*** SUPPLIED DATA ***
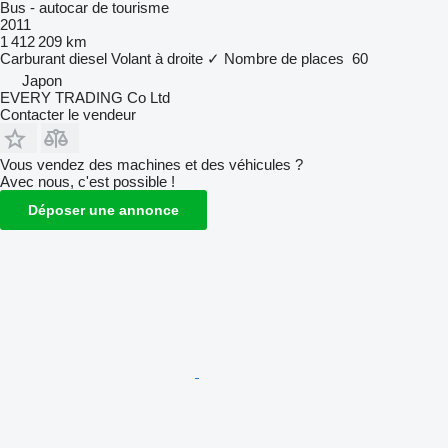
Bus - autocar de tourisme
2011
1 412 209 km
Carburant
diesel
Volant à droite
✓
Nombre de places
60
Japon
EVERY TRADING Co Ltd
Contacter le vendeur
Vous vendez des machines et des véhicules ?
Avec nous, c'est possible !
Déposer une annonce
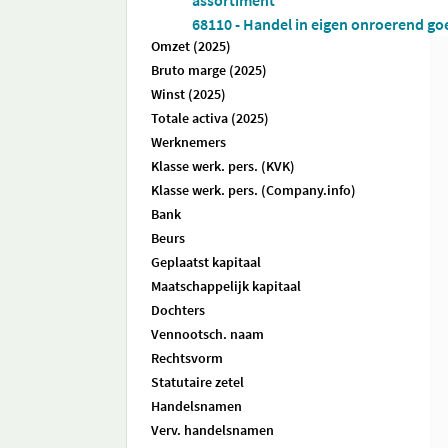
assortiment
68110 - Handel in eigen onroerend go
Omzet (2025)
Bruto marge (2025)
Winst (2025)
Totale activa (2025)
Werknemers
Klasse werk. pers. (KVK)
Klasse werk. pers. (Company.info)
Bank
Beurs
Geplaatst kapitaal
Maatschappelijk kapitaal
Dochters
Vennootsch. naam
Rechtsvorm
Statutaire zetel
Handelsnamen
Verv. handelsnamen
*** End of SUPPLIED DATA ***
Please return each line of the data above in which the word "pers" occurs.

Klasse werk. pers. (KVK)
Klasse werk. pers. (Company.info)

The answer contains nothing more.